1 tablespoon walnut oil or cooking oil
1 pound parsnips, peeled and chopped (about 3-1/2 cups)
2-1/2 cups shelled roasted chestnuts or one 15-ounce can whole chestnuts, drained
1 medium onion, chopped (1/2 cup)
2 cloves garlic
1/8 teaspoon white pepper
3 14-1/2-ounce cans reduced-sodium chicken broth
2 sprigs fresh marjoram
1 cup half-and-half or light cream
Fresh chives or edible flowers (optional)
1. In a large saucepan heat oil. Add parsnips, chestnuts, onion, garlic, and pepper. Cover and cook 10 minutes or until parsnips are tender, stirring often. Add broth and bring to boiling; reduce heat. Simmer, uncovered, for 20 minutes. Add marjoram; cook for 10 minutes more. Remove marjoram and discard. Cool soup slightly.
2. Place one-third of mixture in a blender container. Cover; blend until smooth. Return mixture to a clean saucepan. Repeat with remaining soup. Stir in 1/2 cup of the half-and-half or light cream; heat through. Ladle into bowls. Swirl 1 tablespoon of remaining half-and-half or light cream into each serving.

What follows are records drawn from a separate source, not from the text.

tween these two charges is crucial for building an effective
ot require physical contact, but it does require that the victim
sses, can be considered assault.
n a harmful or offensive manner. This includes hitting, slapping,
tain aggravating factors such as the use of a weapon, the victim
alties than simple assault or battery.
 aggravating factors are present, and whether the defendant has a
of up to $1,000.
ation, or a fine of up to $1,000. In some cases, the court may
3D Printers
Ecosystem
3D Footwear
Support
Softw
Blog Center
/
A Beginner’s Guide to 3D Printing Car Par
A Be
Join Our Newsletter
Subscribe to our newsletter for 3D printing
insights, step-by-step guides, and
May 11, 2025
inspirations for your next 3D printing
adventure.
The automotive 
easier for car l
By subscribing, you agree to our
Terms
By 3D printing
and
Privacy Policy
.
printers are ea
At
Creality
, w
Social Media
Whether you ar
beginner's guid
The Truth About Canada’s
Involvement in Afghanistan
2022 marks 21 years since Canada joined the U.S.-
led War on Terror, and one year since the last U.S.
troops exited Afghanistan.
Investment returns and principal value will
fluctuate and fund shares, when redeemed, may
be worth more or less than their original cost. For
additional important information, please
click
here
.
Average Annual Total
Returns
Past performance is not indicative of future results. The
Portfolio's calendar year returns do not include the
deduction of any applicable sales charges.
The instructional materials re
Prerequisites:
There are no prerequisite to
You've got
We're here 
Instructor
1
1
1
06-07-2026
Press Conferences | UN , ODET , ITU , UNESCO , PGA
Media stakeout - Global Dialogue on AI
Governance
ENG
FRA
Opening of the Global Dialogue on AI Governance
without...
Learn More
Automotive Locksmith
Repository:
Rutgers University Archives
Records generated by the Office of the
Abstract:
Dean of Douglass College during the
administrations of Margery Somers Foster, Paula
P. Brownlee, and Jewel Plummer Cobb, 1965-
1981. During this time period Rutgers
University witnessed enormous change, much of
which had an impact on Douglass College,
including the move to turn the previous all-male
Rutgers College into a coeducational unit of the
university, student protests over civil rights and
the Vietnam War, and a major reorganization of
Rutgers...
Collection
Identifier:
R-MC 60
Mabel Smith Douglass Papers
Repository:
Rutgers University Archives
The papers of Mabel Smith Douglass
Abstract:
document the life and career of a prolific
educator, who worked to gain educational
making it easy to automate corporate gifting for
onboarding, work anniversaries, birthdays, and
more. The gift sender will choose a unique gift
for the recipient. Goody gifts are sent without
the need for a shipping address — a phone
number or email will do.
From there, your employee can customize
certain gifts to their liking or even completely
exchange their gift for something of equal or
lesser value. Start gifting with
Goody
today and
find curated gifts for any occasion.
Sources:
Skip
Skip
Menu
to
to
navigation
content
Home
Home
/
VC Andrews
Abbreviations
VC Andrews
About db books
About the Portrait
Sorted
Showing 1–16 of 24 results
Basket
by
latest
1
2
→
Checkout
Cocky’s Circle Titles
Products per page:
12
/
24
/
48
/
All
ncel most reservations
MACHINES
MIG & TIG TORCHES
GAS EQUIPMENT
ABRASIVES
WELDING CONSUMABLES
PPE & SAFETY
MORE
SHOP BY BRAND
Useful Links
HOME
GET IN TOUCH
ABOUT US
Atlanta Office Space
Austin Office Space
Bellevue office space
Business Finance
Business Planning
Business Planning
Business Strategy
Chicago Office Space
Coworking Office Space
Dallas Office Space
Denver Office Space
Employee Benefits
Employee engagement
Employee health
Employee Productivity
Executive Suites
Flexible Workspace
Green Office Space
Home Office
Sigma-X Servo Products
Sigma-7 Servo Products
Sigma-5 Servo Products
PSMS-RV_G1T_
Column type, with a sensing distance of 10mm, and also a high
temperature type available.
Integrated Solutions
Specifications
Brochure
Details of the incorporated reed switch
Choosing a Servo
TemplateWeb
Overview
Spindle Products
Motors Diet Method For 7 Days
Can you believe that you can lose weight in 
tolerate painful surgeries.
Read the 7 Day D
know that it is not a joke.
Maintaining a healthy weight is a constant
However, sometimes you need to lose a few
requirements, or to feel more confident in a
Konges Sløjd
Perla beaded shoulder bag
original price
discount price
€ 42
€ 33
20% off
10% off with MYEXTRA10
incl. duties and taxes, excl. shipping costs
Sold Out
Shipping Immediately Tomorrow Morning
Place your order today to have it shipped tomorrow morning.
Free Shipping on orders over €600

Roasting Chestnuts: To shell chestnuts, use the tip of a sturdy paring knife to carefully cut an "X" on the flat side of each chestnut. Place in a shallow baking pan and roast in a 400 degree F oven for 15 minutes or until corners of Xs curl up. Peel while warm; remove papery skin by rolling peeled chestnuts in a towel. Four cups unshelled chestnuts will yield about 2-1/2 cups shelled. Whole, fresh chestnuts are available from November to January. They will keep for up to two weeks in the refrigerator, or several months in the freezer, in an airtight container. You also can find them canned or dried in many supermarkets.